[INPUT FOR THIS TASK — start]
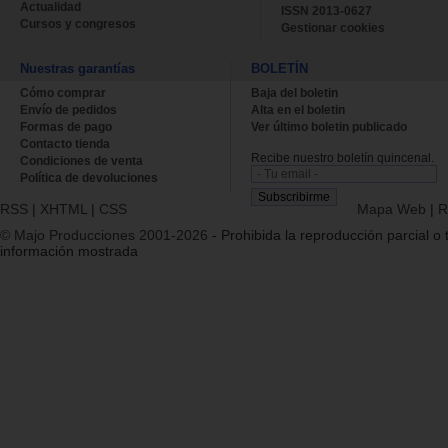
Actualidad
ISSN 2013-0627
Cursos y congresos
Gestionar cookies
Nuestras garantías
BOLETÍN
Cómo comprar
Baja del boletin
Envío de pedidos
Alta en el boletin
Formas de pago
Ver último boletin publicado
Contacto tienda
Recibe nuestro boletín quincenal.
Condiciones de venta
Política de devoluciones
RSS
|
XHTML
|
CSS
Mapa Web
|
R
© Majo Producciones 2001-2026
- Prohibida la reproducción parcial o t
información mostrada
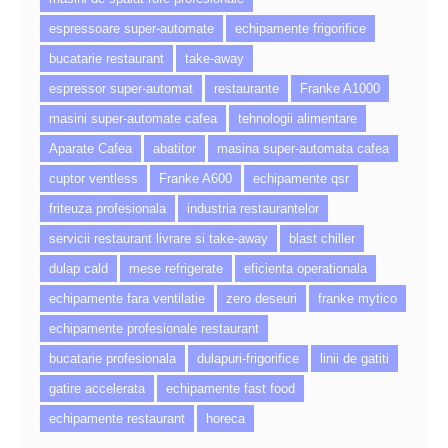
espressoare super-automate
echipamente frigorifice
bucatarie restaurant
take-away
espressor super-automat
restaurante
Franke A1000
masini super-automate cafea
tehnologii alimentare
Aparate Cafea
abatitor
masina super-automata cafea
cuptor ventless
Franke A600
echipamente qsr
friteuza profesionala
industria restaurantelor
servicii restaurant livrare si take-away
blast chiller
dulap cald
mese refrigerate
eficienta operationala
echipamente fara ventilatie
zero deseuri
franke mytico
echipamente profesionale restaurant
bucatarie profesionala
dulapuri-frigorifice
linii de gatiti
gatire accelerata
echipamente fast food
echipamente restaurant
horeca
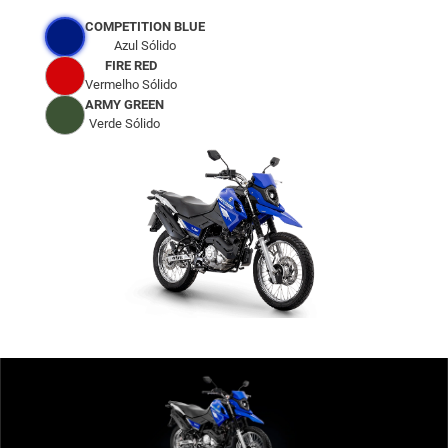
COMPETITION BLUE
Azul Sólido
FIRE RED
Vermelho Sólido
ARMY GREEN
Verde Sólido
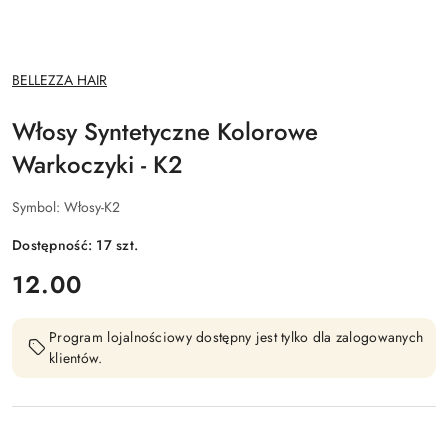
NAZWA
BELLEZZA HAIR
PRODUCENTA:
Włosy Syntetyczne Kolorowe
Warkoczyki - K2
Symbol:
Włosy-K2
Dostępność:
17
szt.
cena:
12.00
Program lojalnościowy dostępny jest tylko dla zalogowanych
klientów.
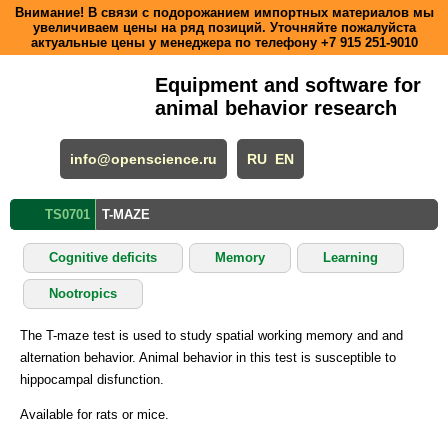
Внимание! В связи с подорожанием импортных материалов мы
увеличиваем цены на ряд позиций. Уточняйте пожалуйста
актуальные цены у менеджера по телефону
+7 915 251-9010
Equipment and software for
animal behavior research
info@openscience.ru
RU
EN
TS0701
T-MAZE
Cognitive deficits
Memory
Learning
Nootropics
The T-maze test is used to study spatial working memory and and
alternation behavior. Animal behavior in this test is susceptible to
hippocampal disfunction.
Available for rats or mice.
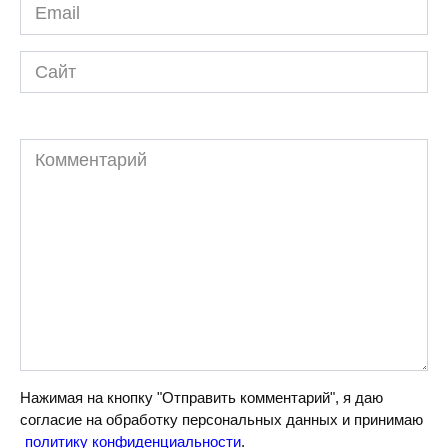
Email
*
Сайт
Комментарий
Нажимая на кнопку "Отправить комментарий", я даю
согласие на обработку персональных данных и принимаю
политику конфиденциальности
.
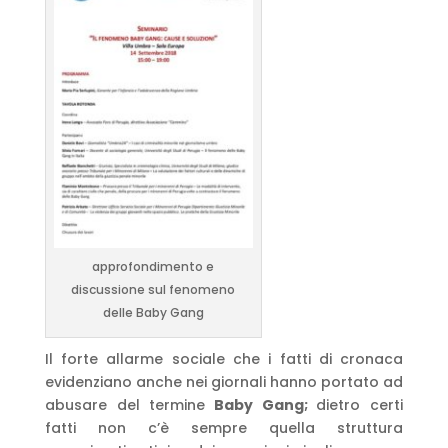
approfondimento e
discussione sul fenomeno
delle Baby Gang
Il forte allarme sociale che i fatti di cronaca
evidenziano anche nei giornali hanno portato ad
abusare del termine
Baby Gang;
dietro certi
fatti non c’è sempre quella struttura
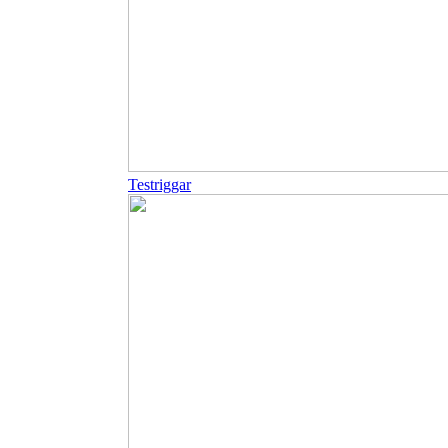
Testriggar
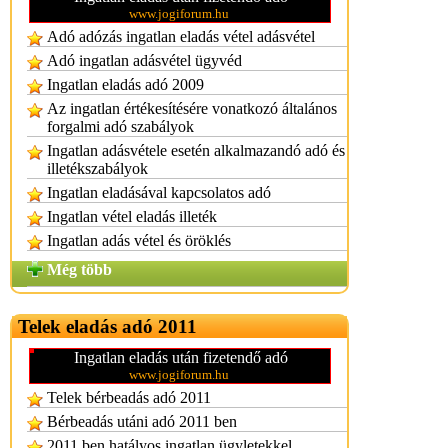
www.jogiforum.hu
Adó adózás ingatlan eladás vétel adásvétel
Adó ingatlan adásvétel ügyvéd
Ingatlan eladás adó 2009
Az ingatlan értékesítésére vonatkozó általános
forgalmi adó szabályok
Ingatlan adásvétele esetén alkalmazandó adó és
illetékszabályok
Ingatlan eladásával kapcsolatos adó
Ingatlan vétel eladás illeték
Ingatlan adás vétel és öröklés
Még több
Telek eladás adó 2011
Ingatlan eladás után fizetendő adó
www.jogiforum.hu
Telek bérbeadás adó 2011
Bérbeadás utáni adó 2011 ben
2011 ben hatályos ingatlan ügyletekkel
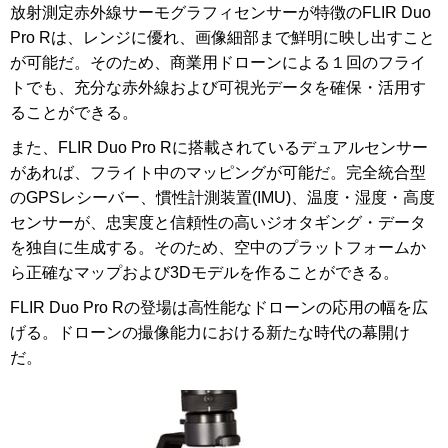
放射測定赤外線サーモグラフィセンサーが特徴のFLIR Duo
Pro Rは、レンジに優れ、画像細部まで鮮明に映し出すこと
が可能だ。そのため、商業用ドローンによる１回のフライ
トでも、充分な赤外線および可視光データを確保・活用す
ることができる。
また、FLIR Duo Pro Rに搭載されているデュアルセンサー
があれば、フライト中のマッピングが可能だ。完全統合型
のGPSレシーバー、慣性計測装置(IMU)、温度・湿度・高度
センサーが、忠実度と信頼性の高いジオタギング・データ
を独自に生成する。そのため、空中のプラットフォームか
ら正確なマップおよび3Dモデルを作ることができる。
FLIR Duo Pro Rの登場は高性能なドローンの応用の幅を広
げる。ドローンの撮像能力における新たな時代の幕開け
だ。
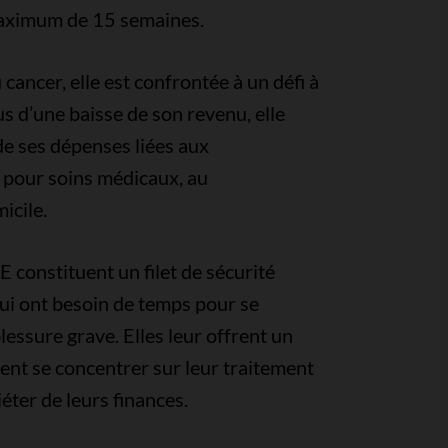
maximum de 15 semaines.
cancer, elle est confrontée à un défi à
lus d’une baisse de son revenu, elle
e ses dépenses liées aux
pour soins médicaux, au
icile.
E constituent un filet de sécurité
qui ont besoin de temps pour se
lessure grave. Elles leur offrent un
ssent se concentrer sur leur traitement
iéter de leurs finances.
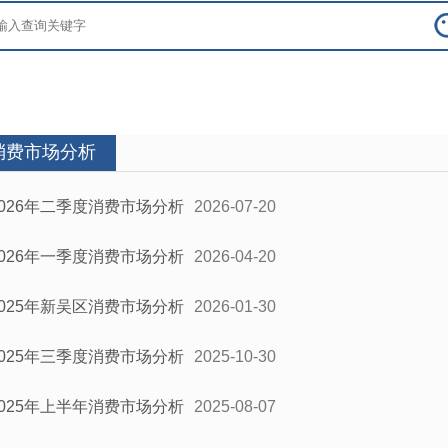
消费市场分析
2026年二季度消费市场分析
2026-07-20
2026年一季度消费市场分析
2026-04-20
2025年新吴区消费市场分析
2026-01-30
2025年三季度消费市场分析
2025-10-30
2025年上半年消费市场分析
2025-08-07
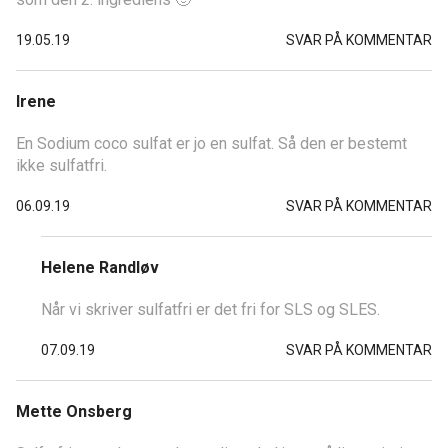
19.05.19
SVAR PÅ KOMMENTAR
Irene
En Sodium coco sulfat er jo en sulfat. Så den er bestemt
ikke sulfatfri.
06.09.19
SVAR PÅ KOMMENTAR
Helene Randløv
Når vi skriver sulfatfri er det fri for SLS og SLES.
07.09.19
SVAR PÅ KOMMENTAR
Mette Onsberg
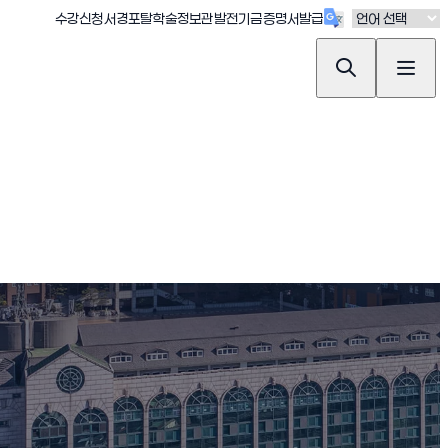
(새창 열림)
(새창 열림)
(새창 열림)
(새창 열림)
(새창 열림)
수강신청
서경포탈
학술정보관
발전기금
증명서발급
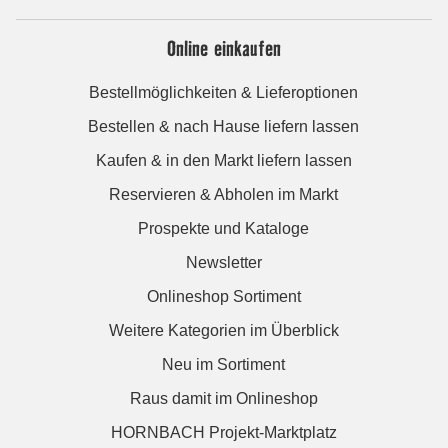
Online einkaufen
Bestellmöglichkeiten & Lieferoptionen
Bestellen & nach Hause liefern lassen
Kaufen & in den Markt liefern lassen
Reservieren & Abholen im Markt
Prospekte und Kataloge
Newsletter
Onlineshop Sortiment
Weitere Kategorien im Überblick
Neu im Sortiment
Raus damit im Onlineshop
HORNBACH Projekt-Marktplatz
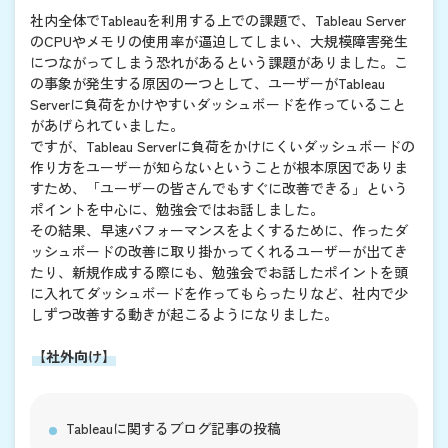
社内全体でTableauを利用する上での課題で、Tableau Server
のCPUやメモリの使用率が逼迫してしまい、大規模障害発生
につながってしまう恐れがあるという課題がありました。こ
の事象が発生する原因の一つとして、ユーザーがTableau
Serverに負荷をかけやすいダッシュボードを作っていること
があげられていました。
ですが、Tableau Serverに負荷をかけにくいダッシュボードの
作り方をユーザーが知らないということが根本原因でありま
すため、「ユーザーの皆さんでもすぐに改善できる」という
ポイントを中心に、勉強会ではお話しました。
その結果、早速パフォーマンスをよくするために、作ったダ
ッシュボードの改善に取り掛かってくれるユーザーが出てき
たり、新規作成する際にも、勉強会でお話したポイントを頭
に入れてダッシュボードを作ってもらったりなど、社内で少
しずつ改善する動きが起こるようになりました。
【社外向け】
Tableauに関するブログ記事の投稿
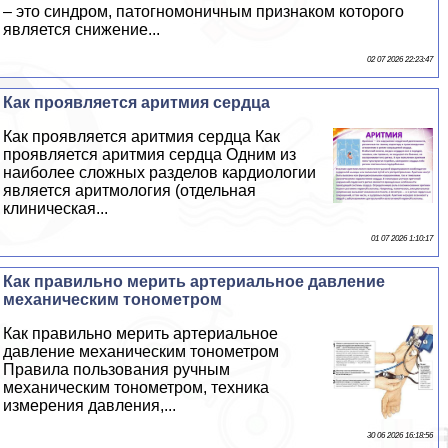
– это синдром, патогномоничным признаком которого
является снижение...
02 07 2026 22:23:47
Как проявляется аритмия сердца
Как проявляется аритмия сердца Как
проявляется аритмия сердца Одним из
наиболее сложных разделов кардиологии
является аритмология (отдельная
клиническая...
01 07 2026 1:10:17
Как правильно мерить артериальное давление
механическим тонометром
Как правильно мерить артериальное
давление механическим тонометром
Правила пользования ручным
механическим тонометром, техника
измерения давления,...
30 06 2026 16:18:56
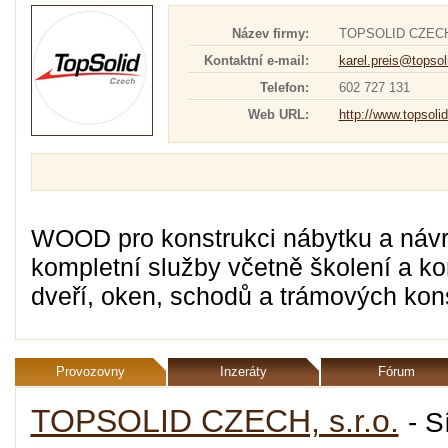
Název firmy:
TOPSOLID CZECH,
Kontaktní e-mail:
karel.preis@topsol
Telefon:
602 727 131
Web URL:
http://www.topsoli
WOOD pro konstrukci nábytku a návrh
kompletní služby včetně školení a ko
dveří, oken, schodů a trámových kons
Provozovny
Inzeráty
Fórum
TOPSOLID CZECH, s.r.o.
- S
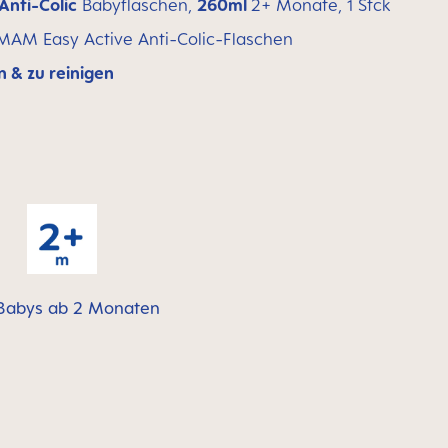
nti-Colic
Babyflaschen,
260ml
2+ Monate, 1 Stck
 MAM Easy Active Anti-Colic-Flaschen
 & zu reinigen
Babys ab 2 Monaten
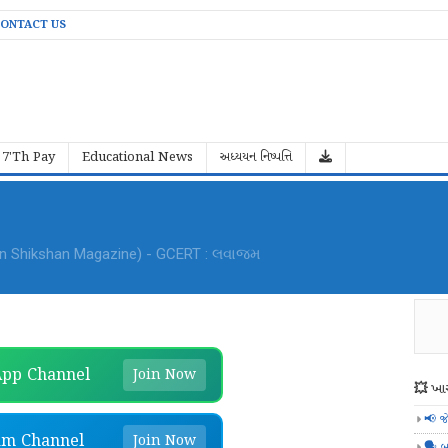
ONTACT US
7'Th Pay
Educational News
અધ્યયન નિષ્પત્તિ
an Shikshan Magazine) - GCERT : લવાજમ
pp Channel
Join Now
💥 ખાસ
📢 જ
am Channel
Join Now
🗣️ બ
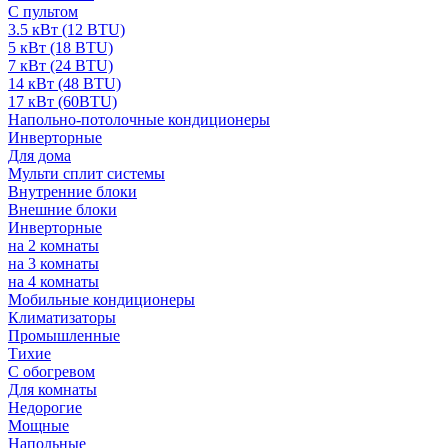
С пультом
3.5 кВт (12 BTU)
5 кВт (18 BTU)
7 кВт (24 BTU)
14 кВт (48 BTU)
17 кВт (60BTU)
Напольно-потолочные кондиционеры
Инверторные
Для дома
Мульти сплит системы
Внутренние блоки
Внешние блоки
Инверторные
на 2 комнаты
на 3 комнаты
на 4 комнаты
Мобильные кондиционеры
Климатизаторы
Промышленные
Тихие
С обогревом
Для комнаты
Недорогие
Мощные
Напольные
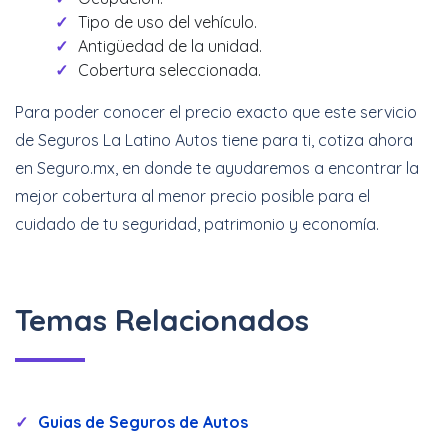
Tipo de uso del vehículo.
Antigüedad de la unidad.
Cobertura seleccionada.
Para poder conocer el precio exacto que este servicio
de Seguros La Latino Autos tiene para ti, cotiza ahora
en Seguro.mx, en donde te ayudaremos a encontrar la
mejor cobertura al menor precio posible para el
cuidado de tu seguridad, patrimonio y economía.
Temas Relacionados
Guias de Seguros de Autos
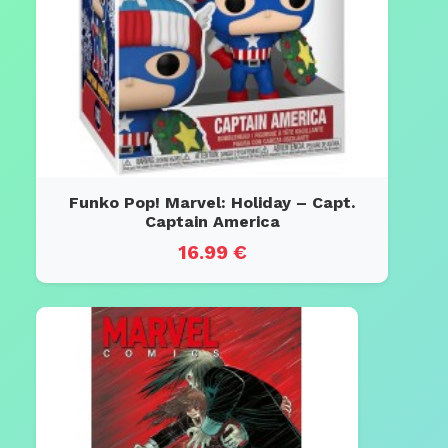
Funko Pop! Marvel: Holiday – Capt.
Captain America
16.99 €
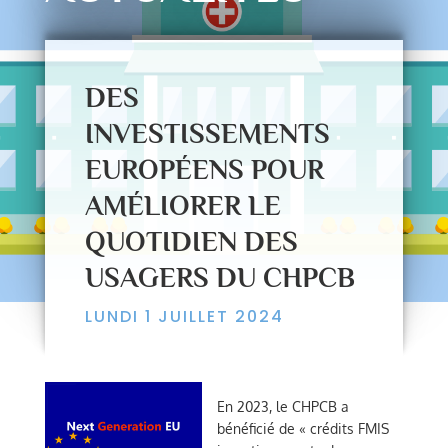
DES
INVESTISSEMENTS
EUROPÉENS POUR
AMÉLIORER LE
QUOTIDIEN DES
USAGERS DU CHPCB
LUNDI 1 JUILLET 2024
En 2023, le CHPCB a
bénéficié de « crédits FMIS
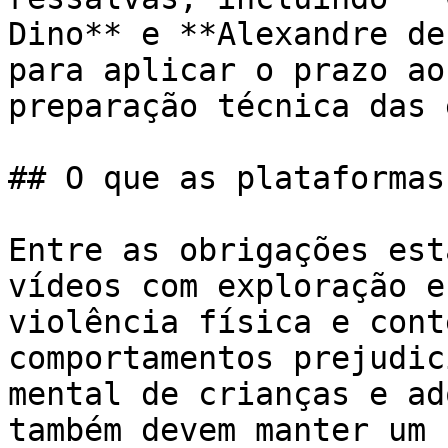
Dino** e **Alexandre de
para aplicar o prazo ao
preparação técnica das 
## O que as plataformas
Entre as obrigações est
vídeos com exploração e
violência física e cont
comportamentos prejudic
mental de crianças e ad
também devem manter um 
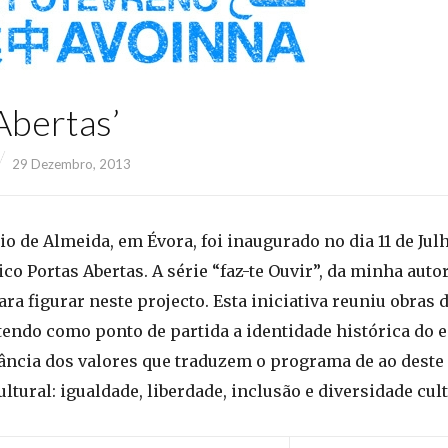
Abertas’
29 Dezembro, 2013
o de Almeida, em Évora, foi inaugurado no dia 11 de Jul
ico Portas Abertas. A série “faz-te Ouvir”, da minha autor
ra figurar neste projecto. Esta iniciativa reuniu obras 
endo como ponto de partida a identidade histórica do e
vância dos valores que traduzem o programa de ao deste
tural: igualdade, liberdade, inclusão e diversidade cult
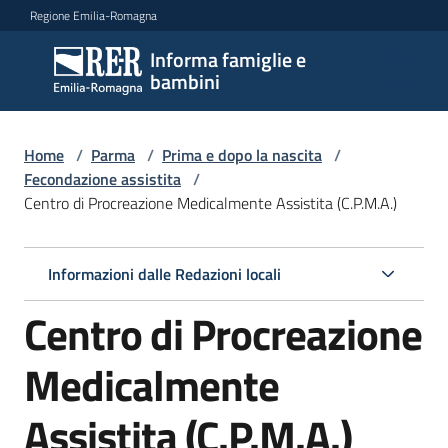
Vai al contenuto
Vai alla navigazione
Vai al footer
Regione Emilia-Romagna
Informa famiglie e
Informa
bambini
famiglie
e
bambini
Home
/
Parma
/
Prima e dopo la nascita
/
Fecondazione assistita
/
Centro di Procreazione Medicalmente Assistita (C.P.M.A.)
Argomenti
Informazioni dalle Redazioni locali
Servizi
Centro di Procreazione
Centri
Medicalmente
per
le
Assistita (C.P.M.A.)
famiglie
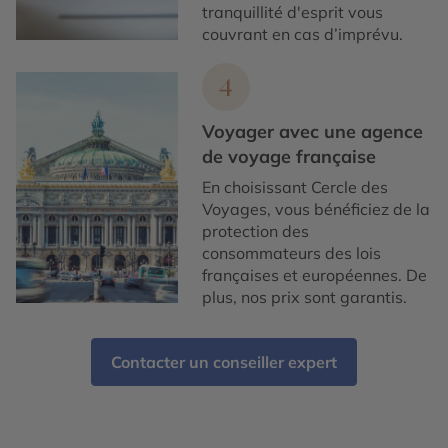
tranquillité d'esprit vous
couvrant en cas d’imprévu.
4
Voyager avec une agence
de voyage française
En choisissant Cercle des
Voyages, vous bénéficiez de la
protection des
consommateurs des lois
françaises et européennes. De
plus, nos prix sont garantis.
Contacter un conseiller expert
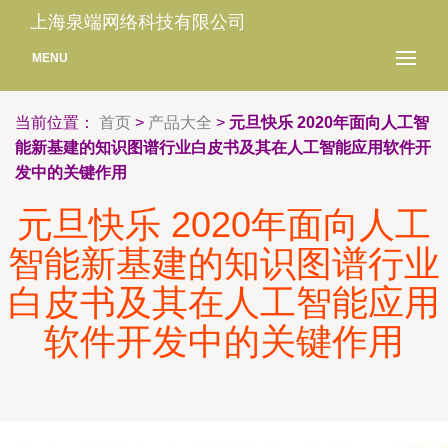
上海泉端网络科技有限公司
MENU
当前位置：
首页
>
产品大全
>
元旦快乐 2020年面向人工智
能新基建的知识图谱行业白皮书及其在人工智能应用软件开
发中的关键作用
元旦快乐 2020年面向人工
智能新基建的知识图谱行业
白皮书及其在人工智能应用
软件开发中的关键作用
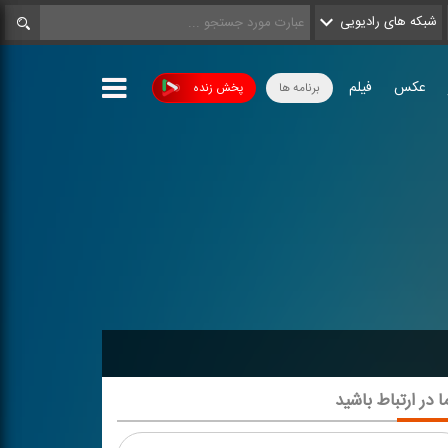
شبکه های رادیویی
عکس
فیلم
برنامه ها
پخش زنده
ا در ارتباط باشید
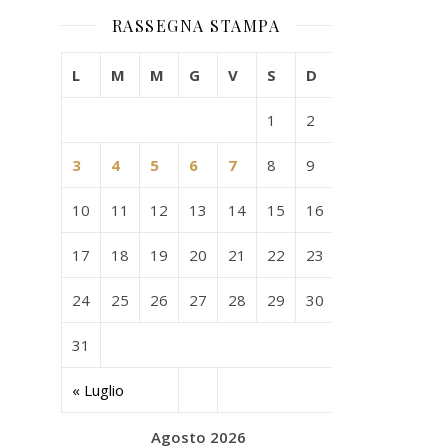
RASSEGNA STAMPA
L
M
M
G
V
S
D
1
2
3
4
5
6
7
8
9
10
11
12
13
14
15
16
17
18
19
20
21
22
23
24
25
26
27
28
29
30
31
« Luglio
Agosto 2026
[INPUT FOR THIS TASK — finish]
ACTIVITY
In the data above, find the line with "Telek bérbeadás adó 2011" and the line with "e ses dépenses liées aux". Please copy exactly those two lines and every line between them, but not the pictures.

WRITTEN ANSWER
Telek bérbeadás adó 2011
Bérbeadás utáni adó 2011 ben
2011 ben hatályos ingatlan ügyletekkel
放射測定赤外線サーモグラフィセンサーが特徴のFLIR Duo
Pro Rは、レンジに優れ、画像細部まで鮮明に映し出すこと
が可能だ。そのため、商業用ドローンによる１回のフライ
トでも、充分な赤外線および可視光データを確保・活用す
ることができる。
また、FLIR Duo Pro Rに搭載されているデュアルセンサー
があれば、フライト中のマッピングが可能だ。完全統合型
のGPSレシーバー、慣性計測装置(IMU)、温度・湿度・高度
センサーが、忠実度と信頼性の高いジオタギング・データ
を独自に生成する。そのため、空中のプラットフォームか
ら正確なマップおよび3Dモデルを作ることができる。
FLIR Duo Pro Rの登場は高性能なドローンの応用の幅を広
げる。ドローンの撮像能力における新たな時代の幕開け
だ。
maximum de 15 semaines.
cancer, elle est confrontée à un défi à
lus d’une baisse de son revenu, elle
e ses dépenses liées aux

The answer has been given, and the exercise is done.